Alumni SMA Negeri 4 Jakarta ini adalah orang yang “sulit bicara” dalam artian tidak “pede”. Pada situasi spontanitas di hadapan beberapa orang, dia akan sulit bicara dengan baik. Tapi saat dia mulai berkuliah S1 di IKIP Jakarta (sekarang UNJ), Rawamangun, di Fakultas Pendidikan Bahasa dan Seni, sedikit demi sedikit kesulitan berkomunikasi itu mulai dapat diatasi. Apalagi ketika di tingkat akhir kuliah ia mulai bekerja di Radio Pelita Kasih (saat itu: “Radio Pelita”) maka kesempatan besar terbuka untuk dia memaksa diri memiliki kemampuan berkomunikasi terhadap pendengar radio. Termasuk penugasan-penugasan untuk ikut training/lokakarya keradioan maupun jurnalistik yang diadakan sejumlah lembaga, telah membentuknya jadi orang yang “berani” bicara.
Penulis skripsi S1 berjudul “Teknik Diskusi Kelompok Sebagai Sarana Peningkatan Kemampuan Berbicara Siswa SMP (Sebuah Studi Kasus)” yang diwisuda tahun 1985 itu sangat aktif di dalam kepengurusan/kegiatan kemahasiswaan fakultas, yaitu menerbitkan majalah, mendirikan teater dan pementasan seni. Pada level institut, pria yang sering menulis artikel sastra di koran “Terbit” semasa kuliahnya demi menambah uang saku, pernah menjabat Ketua Sub-Drama Unit Kesenian Mahasiswa IKIP Jakarta, dan Pemred Majalah “Immanuel”-PMK IKIP Jakarta.
“Saya sering merenungkan, ternyata kegiatan hidup saya selalu berada di atmosfir yang penuh dengan tuntutan agar berkomunikasi dengan baik dan benar.

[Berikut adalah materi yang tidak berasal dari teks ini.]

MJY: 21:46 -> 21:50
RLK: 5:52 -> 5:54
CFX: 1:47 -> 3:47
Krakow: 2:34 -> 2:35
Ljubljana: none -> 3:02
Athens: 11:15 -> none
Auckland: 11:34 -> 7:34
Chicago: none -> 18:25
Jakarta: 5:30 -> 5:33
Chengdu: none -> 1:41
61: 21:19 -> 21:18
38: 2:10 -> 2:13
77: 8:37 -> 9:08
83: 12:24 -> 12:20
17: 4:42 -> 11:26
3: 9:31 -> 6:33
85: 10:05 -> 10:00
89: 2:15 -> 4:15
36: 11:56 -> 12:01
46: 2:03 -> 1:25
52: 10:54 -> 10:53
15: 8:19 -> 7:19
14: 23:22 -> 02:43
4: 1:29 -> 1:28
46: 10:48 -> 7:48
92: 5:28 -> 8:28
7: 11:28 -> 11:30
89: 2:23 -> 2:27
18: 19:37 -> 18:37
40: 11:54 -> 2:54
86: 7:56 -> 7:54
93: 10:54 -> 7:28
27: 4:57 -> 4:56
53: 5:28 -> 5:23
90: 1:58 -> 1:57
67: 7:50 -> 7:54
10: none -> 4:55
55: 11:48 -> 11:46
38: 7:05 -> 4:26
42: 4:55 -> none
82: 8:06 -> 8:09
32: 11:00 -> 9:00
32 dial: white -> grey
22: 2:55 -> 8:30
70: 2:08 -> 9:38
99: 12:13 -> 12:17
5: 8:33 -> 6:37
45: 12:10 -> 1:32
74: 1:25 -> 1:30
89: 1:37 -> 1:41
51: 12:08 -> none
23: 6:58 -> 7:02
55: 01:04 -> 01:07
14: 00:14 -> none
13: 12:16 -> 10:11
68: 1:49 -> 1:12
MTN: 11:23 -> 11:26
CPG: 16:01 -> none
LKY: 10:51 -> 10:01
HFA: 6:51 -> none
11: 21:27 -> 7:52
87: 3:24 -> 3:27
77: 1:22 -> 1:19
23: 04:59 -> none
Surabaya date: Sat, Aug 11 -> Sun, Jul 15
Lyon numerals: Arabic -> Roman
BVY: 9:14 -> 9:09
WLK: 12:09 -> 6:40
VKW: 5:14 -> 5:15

Menggunakan bahasa yang komunikatif,” ujar dosen di STIEN dan STT IKAT ini yang semasa bekerja di stasiun radio juga pernah merangkap jadi guru dan Pembina OSIS di SMA Tunas Karya (Kelapa Gading Permai) serta pernah diminta pihak SMP menulis/menyutradarai drama “Ibu Guru Ninuk” sehingga berhasil jadi Juara I dalam Lomba Drama SMP se-DKI Jakarta pada tahun 1987.
Pengabdian dan karya-karya dari Bung Tema di bidang radio siaran, pendidikan, media cetak, kerohanian, saat ini sudah memasuki tahun ke-31 bila dihitung dari pertama kali jadi crew RPK pada 1 April 1984. Dua tahun sebelumnya dia berdoa kepada Tuhan agar boleh bekerja di radio rohani yang sejak duduk di SD sudah dia dengar. Nah, tepat 17 tahun menjadi crew penuh waktu di RPK FM dia pun resign. Kemudian ia diminta oleh radio rohani di beberapa daerah, seperti Sangkakala-Surabaya, Maestro-Bandung, Heartline-Lippo Karawaci, Suara Gratia-Cirebon, Calvary-Bali,) sebagai tenaga konsultan/trainer.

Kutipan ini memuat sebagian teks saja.